> [ACTION ITEM]: The lines to copy are those in the listing below that contain the word "проектной".

DATA PROVIDED Start Marker

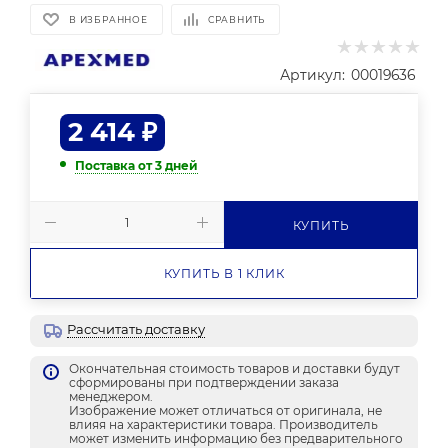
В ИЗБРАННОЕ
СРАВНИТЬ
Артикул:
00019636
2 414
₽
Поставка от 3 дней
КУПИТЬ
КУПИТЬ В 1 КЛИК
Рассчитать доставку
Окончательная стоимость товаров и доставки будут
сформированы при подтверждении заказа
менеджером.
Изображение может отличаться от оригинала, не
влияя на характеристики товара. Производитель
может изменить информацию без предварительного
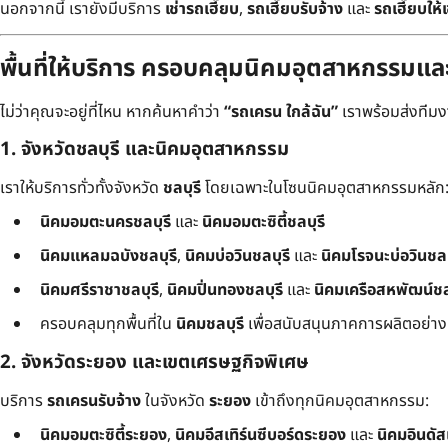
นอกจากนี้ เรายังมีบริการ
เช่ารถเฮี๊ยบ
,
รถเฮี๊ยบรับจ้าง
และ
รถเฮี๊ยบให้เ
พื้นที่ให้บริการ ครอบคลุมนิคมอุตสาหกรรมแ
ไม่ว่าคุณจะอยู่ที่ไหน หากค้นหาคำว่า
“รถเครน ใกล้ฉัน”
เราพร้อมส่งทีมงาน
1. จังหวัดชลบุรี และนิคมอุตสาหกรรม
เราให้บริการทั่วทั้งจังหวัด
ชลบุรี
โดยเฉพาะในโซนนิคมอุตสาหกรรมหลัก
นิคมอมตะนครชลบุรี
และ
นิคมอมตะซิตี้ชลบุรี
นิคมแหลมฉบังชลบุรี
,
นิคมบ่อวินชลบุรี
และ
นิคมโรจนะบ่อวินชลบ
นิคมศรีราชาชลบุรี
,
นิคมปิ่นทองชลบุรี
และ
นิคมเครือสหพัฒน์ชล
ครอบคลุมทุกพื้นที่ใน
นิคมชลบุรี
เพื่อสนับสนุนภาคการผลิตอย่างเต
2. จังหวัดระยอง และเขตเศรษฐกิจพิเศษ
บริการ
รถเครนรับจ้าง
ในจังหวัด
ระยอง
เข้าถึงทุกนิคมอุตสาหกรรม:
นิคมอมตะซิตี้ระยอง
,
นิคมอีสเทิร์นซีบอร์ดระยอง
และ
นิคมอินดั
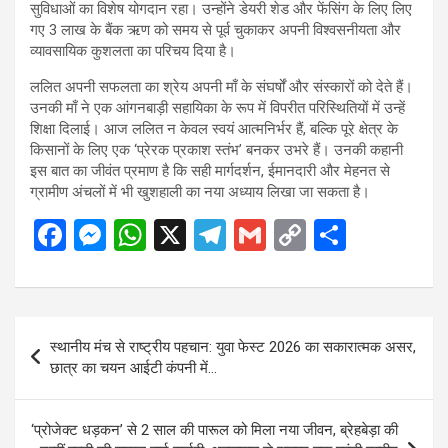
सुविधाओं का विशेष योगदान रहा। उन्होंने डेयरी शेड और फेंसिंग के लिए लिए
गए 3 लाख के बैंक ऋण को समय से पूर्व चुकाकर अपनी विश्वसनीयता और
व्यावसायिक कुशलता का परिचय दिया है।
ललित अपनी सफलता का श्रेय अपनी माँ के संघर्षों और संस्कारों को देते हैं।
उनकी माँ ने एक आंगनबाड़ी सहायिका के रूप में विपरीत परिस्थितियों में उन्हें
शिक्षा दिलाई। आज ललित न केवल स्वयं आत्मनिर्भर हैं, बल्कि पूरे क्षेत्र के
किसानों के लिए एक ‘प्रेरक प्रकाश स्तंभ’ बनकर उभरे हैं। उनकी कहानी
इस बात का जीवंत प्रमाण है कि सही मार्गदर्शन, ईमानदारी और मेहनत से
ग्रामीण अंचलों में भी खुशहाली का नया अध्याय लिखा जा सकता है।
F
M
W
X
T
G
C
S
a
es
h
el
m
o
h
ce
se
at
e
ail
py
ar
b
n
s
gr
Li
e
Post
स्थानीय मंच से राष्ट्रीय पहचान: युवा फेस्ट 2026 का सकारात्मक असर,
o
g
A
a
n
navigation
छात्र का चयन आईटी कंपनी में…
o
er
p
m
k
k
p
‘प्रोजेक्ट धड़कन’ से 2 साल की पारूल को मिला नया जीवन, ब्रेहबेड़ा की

DATA PROVIDED End Marker
DATA PROVIDED Start Marker

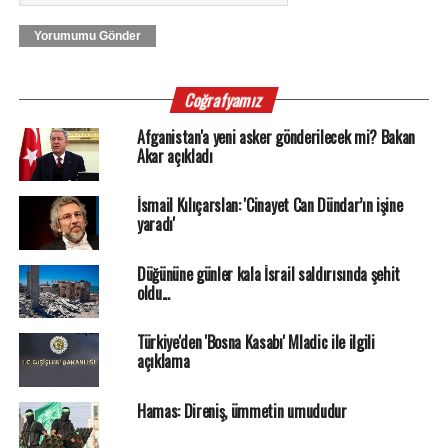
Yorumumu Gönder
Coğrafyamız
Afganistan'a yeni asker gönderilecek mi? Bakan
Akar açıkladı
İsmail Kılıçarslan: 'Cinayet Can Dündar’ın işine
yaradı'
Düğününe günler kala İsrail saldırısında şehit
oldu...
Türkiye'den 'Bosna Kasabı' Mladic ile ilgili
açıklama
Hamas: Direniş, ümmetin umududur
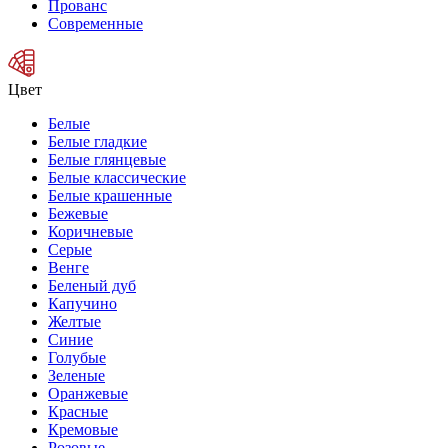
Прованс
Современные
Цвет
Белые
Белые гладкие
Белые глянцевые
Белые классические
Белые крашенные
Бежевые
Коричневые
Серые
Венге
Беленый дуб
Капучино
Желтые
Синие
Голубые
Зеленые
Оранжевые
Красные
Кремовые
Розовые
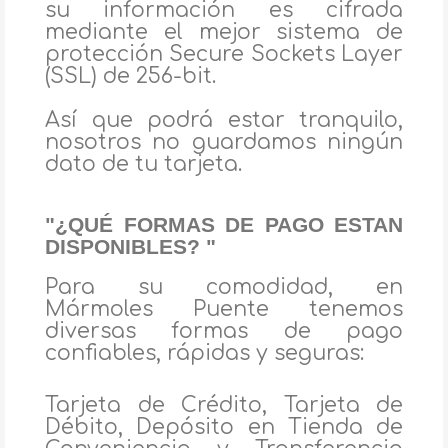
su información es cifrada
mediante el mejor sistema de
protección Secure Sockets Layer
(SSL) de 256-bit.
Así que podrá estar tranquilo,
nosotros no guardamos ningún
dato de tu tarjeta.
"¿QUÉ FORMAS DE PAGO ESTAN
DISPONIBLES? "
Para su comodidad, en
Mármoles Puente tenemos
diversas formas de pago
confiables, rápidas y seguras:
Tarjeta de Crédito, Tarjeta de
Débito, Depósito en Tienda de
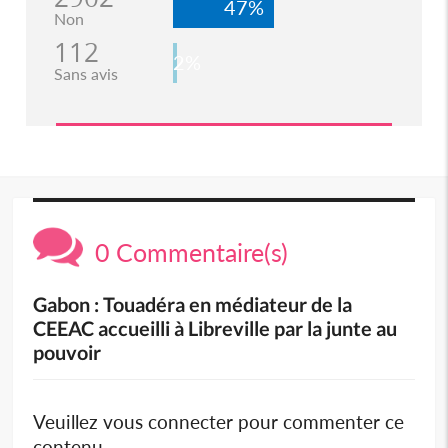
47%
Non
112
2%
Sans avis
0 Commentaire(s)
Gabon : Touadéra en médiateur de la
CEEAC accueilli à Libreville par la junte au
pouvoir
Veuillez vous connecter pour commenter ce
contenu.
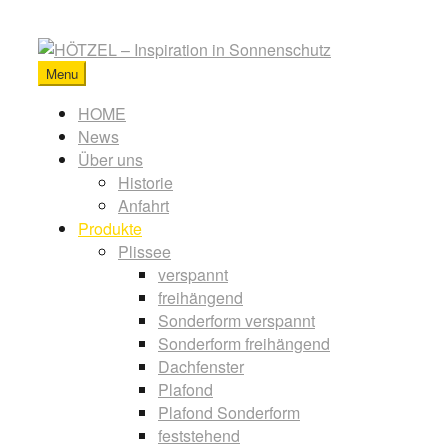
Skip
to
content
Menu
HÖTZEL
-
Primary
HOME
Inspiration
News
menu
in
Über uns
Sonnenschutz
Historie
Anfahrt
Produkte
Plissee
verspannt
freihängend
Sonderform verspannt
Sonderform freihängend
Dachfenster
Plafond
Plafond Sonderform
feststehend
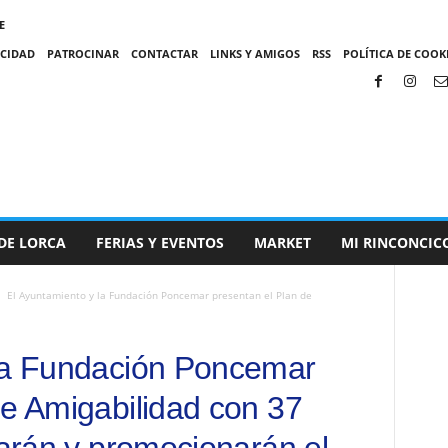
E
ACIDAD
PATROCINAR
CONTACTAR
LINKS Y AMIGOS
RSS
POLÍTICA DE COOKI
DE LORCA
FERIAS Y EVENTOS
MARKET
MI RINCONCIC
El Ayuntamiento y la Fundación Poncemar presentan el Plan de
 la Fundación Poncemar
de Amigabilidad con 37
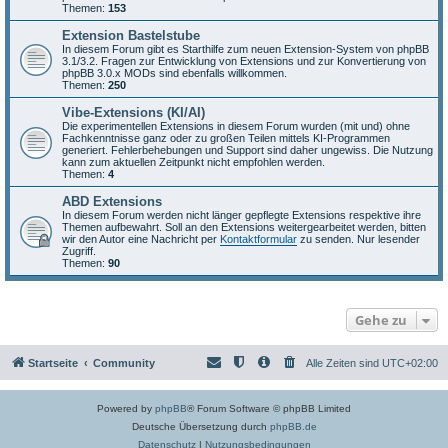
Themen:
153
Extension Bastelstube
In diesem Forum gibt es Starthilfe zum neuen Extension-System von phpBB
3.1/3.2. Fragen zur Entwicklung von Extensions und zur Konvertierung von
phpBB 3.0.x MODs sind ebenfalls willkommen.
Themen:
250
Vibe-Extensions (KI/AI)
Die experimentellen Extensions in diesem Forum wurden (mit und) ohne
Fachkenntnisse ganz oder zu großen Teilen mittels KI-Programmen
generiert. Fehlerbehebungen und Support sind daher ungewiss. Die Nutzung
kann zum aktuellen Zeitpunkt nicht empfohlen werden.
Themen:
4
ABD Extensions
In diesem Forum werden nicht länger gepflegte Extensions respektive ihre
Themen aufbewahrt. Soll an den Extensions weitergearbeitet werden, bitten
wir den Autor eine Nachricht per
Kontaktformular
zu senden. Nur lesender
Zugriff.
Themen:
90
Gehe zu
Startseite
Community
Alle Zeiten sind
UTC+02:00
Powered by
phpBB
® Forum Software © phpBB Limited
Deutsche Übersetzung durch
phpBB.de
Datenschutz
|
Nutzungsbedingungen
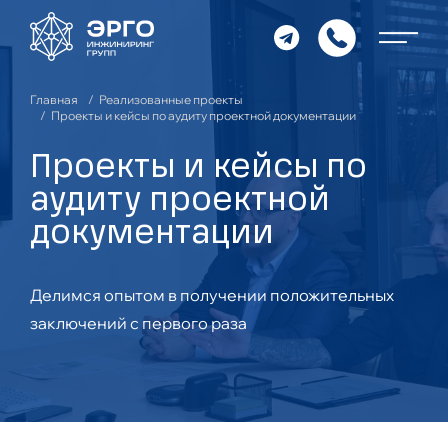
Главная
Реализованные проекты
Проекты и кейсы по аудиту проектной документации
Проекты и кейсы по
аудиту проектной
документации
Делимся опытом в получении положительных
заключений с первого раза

DATA PROVIDED End Marker

> [RESULT FOR THIS EXERCISE]:
Проекты и кейсы по аудиту проектной документации
аудиту проектной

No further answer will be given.